Map is an operation you probably know pretty well. It takes a function
of type A ⇒ B, and applies it to everything in your collection of As
so you end up with a collection of Bs:
Welcome to Scala version 2.7.7.final (Java HotSpot(TM) 64-Bit Server VM, Java 1.6.0_17).
Type in expressions to have them evaluated. Type :help for more information.
scala> List(1,2,3) map { num => "I like to count: "+num }
res0: List[java.lang.String] = List(I like to count: 1, I like to count: 2, I like to count: 3)
In this case we're mapping Int ⇒ String, and given a list of Ints
we get back a list of Strings. Simple.
The signature for flatMap is different. It expects a function of type
A ⇒ Iterable[B]. In the above example, if we started with our list of
Ints, we'd need to supply a function for flatMap that, when called
on each Int, returned a List[String]. Which just goes to show that
I picked a poor example, as it's hard to see how that'd be useful. But
where flatMap comes into its own is with real code especially when you use
Option.
The thing about Option is that you can think of it like a List that
happens to contain either zero items or one item. When you think of it
like that it makes sense for Option to behave as a thing that can be
iterated over.
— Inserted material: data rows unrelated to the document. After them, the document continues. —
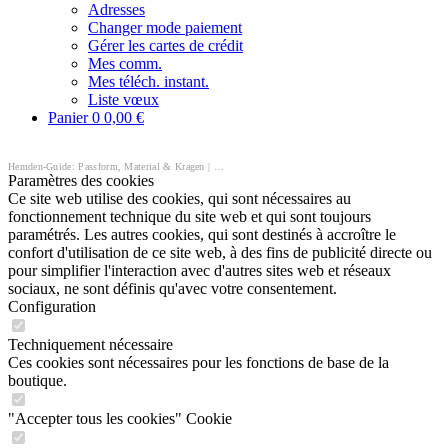
Adresses
Changer mode paiement
Gérer les cartes de crédit
Mes comm.
Mes téléch. instant.
Liste vœux
Panier
0
0,00 €
Hemden-Guide: Passform, Material & Kragen | Feine Hemden
Paramètres des cookies
Ce site web utilise des cookies, qui sont nécessaires au
fonctionnement technique du site web et qui sont toujours
paramétrés. Les autres cookies, qui sont destinés à accroître le
confort d'utilisation de ce site web, à des fins de publicité directe ou
pour simplifier l'interaction avec d'autres sites web et réseaux
sociaux, ne sont définis qu'avec votre consentement.
Configuration
Techniquement nécessaire
Ces cookies sont nécessaires pour les fonctions de base de la
boutique.
"Accepter tous les cookies" Cookie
Sure, you'll only get at most one iteration, but the
principle applies, and indeed Option does implement filter,
foreach, and map. This means, via mechanisms I'm a little hazy on,
you can happily call flatMap with a function that
maps A ⇒ Option[B] because of this property of Option behaving like
an interable thing.
Combine this with the fact that flatMap will drop entries that are
empty (which for Option means None) and you have a way to get at all
the useful content of a List. Here's a cut down example of processing
some XML, where we're going to extract a list of numbers, but only if we
can make sense of the numbers.
scala> import scala.xml._
import scala.xml._
scala> val xml = <outer><ul><li>1</li><li>2</li><li/><li></li><li>4</li></ul></outer>
xml: scala.xml.Elem = <outer><ul><li>1</li><li>2</li><li></li><li></li><li>4</li></ul></outer>
scala> def f(li: NodeSeq) : Option[Int] = {
| val content = li.text
| if (content != "")
| Some(content.toInt)
| else
| None
| }
f: (scala.xml.NodeSeq)Option[Int]
scala> xml \\ "ul" \ "li" flatMap f
res1: Seq[Int] = ArrayBufferRO(1, 2, 4)
We took some XML, and for all the <ul> tags, for all the <li>
tags, we applied the f function via flatMap. This function, f,
returns either Some[Int] (useful) or None (not useful), and
flatMap glues all the useful values together for us.
To me that's a powerful tool for getting stuff done without a lot of code.
Aside:
flatMap also works well with pattern matching, especially when you're
not expected to catch all cases. The above could have been written
as...
xml \\ "ul" \ "li" flatMap { case <li>{num @ _*}</li> => num } map { _.text.toInt }
...separating the "finding of useful stuff" step from the "turning it into an Int" step.